◆ **What is expected**: Give back the line containing "Ortopedické vložky a korektory" along with every line after it, exactly, until the entries end.

◆ **Material shown**:

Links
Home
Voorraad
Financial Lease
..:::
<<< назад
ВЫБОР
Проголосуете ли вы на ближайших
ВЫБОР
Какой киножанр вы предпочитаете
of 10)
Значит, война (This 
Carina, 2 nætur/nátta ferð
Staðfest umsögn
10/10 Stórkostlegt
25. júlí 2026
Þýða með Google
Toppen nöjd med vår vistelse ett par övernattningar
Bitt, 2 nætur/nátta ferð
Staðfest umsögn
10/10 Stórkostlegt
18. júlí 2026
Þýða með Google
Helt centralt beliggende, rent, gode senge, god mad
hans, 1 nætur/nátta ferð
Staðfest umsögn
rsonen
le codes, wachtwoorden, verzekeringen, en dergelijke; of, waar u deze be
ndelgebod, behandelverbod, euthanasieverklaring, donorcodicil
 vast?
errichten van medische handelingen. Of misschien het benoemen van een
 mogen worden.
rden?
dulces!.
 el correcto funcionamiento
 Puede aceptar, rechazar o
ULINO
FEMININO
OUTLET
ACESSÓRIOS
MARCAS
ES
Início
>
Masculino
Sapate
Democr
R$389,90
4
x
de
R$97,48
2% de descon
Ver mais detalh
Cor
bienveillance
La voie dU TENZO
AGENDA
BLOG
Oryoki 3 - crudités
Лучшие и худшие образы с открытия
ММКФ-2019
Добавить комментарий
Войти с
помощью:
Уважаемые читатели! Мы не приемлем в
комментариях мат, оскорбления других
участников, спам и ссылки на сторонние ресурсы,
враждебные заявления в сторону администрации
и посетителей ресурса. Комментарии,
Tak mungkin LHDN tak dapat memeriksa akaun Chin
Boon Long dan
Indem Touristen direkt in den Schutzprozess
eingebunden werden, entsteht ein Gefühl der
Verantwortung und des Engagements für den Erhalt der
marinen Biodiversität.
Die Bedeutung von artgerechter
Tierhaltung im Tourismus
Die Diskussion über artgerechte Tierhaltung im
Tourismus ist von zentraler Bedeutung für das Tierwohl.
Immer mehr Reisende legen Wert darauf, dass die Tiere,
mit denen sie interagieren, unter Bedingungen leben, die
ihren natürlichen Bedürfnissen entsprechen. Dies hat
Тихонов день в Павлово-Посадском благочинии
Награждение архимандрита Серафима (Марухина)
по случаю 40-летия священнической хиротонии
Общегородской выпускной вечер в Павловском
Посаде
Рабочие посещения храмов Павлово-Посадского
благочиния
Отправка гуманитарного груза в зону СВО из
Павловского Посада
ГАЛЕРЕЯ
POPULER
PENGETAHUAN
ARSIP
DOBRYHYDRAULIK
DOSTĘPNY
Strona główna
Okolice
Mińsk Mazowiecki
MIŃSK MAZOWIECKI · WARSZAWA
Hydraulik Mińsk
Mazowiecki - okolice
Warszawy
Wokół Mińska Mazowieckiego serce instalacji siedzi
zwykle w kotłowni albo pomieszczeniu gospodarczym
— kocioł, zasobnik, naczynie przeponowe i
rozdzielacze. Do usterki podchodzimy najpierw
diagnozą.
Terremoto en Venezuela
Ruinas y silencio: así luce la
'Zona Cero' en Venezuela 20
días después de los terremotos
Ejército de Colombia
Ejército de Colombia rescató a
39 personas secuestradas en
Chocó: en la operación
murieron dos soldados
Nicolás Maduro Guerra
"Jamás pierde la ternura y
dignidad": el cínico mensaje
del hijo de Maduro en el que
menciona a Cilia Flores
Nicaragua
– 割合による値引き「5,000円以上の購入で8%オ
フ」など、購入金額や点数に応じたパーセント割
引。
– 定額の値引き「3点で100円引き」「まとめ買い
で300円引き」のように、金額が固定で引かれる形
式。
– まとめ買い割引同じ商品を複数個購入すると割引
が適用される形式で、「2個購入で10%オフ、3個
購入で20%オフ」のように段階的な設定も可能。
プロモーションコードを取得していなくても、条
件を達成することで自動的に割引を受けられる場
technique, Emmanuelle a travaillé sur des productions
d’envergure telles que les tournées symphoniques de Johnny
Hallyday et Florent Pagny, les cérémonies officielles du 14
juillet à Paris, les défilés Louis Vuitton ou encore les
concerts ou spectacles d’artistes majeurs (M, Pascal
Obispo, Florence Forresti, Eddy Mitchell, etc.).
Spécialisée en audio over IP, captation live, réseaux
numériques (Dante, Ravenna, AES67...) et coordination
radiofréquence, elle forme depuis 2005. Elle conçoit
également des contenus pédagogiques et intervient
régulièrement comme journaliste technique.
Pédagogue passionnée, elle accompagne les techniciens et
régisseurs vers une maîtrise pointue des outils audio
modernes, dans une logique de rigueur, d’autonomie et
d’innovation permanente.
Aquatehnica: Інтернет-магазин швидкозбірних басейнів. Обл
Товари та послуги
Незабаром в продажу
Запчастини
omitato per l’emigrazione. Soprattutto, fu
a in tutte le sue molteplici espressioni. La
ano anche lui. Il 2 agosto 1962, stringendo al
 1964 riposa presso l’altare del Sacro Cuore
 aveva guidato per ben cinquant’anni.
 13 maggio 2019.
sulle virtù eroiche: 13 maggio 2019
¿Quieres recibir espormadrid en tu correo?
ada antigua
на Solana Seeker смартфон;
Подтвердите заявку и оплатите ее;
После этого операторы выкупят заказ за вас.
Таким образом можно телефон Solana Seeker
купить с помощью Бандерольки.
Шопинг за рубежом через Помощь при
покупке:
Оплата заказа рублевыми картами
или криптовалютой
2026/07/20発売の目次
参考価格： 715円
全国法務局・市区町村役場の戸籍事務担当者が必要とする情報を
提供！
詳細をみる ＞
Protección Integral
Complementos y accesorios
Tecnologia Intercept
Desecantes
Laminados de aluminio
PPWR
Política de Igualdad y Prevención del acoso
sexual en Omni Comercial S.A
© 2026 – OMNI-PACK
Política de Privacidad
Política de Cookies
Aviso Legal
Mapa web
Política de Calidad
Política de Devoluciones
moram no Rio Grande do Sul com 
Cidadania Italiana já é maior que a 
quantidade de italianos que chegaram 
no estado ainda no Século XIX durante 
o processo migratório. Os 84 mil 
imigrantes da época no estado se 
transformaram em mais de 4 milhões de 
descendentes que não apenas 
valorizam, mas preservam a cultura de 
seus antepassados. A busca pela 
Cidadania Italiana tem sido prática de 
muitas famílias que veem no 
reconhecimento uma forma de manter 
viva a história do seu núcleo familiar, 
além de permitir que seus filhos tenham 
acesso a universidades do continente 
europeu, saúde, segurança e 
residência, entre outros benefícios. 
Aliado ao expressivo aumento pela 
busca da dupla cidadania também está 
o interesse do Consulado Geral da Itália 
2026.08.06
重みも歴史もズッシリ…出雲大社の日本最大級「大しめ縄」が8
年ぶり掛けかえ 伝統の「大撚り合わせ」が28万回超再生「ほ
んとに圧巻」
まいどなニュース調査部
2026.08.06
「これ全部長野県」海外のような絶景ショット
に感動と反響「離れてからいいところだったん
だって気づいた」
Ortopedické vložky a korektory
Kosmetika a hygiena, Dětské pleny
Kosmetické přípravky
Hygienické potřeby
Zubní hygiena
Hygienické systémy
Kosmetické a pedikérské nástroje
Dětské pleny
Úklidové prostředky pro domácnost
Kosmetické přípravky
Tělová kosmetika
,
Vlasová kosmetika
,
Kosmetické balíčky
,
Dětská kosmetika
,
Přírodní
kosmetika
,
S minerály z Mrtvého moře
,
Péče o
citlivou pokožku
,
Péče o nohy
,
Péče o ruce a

◆ **Completed task**:
Ortopedické vložky a korektory
Kosmetika a hygiena, Dětské pleny
Kosmetické přípravky
Hygienické potřeby
Zubní hygiena
Hygienické systémy
Kosmetické a pedikérské nástroje
Dětské pleny
Úklidové prostředky pro domácnost
Kosmetické přípravky
Tělová kosmetika
,
Vlasová kosmetika
,
Kosmetické balíčky
,
Dětská kosmetika
,
Přírodní
kosmetika
,
S minerály z Mrtvého moře
,
Péče o
citlivou pokožku
,
Péče o nohy
,
Péče o ruce a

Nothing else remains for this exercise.